Gubernur Jawa Barat, Dedi Mulyadi, melontarkan kritik tajam terhadap fenomena ketidakpedulian sosial yang kian mengkhawatirkan di tengah masyarakat. Pernyataan ini disampaikan sebagai tanggapan atas terbongkarnya kasus penyekapan dan penganiayaan sadis terhadap seorang perempuan berinisial YTR (29) di sebuah kamar kos di Cileunyi, Kabupaten Bandung. Mirisnya, aksi kekerasan yang dilakukan oleh tersangka Taufik Hidayat (30) tersebut berlangsung hampir tiga tahun tanpa terdeteksi oleh warga sekitar.
Saat melakukan kunjungan kerja di Alun-alun Garut pada Rabu (24/6/2026), Dedi Mulyadi menegaskan bahwa kasus ini merupakan bukti nyata adanya degradasi kepedulian sosial.

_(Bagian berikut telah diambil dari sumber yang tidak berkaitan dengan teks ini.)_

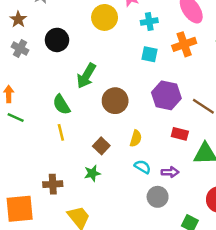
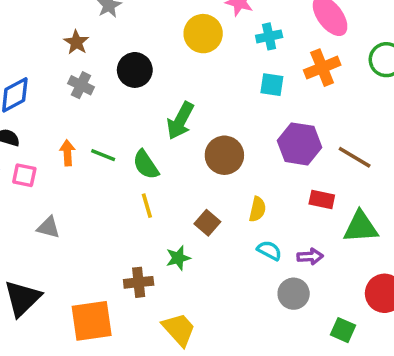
green line: (16, 117) -> (103, 155), moved
green star: (92, 173) -> (178, 258), moved

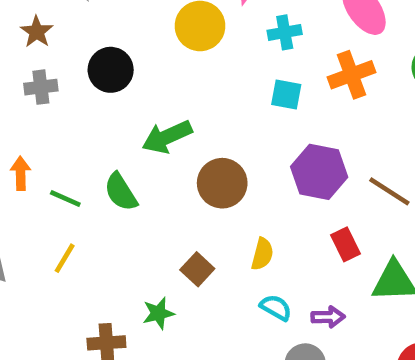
gray cross: (81, 85) -> (41, 87), turned -35
green arrow: (180, 121) -> (167, 137), turned 36
green line: (103, 155) -> (65, 198), moved
red rectangle: (322, 200) -> (345, 244), turned 50
yellow line: (147, 206) -> (65, 258), moved, turned 45

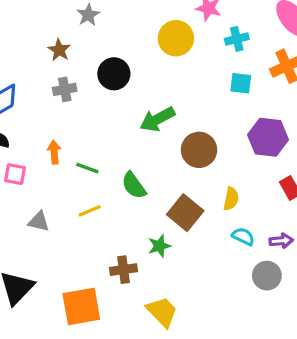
green semicircle: (121, 192) -> (134, 185), moved
yellow line: (65, 258) -> (90, 211), turned 40
brown square: (197, 269) -> (185, 213), size x1.5

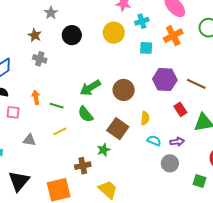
yellow circle: (176, 38) -> (114, 33), moved
black circle: (114, 74) -> (72, 35), moved
gray cross: (65, 89) -> (40, 59), turned 32
green arrow: (157, 119) -> (90, 88), moved

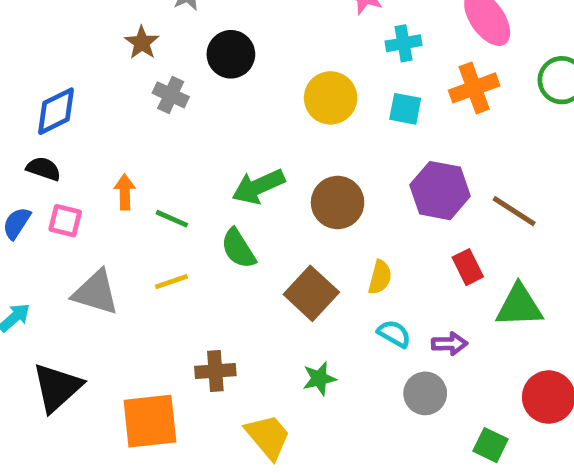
yellow circle: (114, 33) -> (331, 98), moved
gray cross: (40, 59) -> (171, 95), moved
gray triangle: (29, 140) -> (96, 292), size x1.5
green star: (104, 150) -> (319, 379), moved

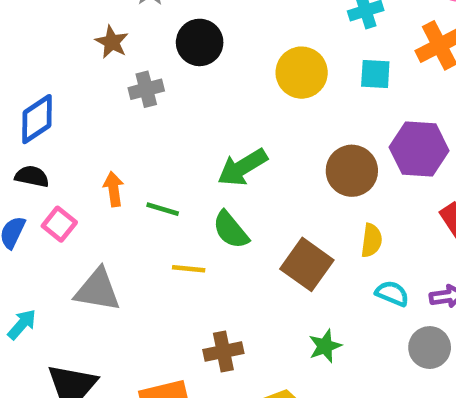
gray cross: (171, 95) -> (146, 89), turned -32
brown circle: (338, 202) -> (352, 171), moved
pink square: (65, 221) -> (59, 224), turned 32
yellow line: (171, 282) -> (189, 269), moved, turned 32

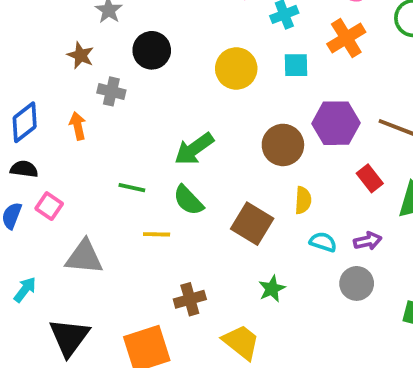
gray cross: (146, 89) -> (111, 91), turned 32
orange arrow: (114, 189) -> (78, 126), moved

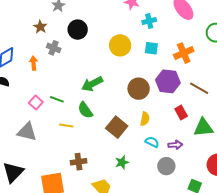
orange cross: (346, 38) -> (184, 53), moved
pink square: (49, 206) -> (36, 102), moved

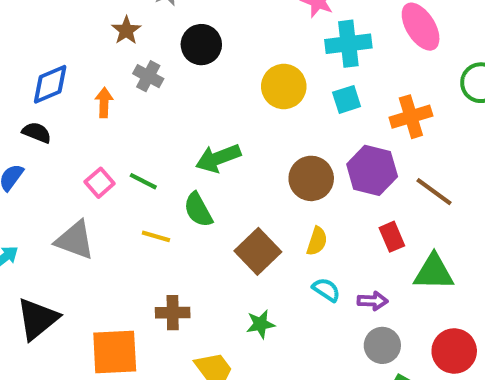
cyan cross: (149, 21) -> (348, 44), size x1.5
cyan square: (151, 48) -> (347, 99), turned -32
gray circle: (166, 166) -> (382, 345), moved

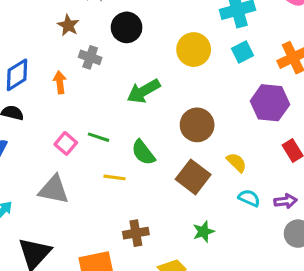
green arrow: (218, 158) -> (144, 91), moved
brown circle: (311, 178) -> (197, 125), moved
yellow semicircle: (317, 241) -> (237, 162), turned -55

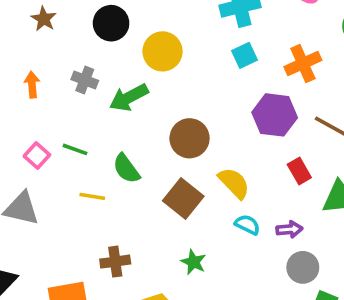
yellow circle: (194, 50) -> (163, 51), moved
gray cross: (90, 57) -> (85, 80), moved
yellow semicircle: (237, 162) -> (234, 183), size x1.4
green star: (203, 232) -> (193, 262), turned -30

Ia menyoroti pola masyarakat modern yang cenderung abai dan baru memberikan perhatian ketika sebuah peristiwa tragis viral di media sosial. Menurut Gubernur, mustahil aksi penyekapan selama bertahun-tahun tidak menimbulkan kecurigaan jika sistem kontrol sosial di tingkat akar rumput, seperti RT dan RW, berjalan dengan efektif.
“Akan peka ketika viral, itu cermin lingkungan yang abai terhadap peristiwa,” tegas Dedi Mulyadi.
Gubernur menekankan pentingnya revitalisasi sistem wajib lapor 1×24 jam bagi warga baru, yang menurutnya kini sangat mudah dilakukan dengan bantuan teknologi. Ia menyarankan agar setiap pendatang baru difoto dan dicatat dalam data penduduk sementara oleh pengurus lingkungan setempat. Selain itu, ia juga mengingatkan agar pengelola kos lebih selektif dan tidak membiarkan pasangan yang bukan suami istri tinggal bersama tanpa bukti ikatan pernikahan yang sah.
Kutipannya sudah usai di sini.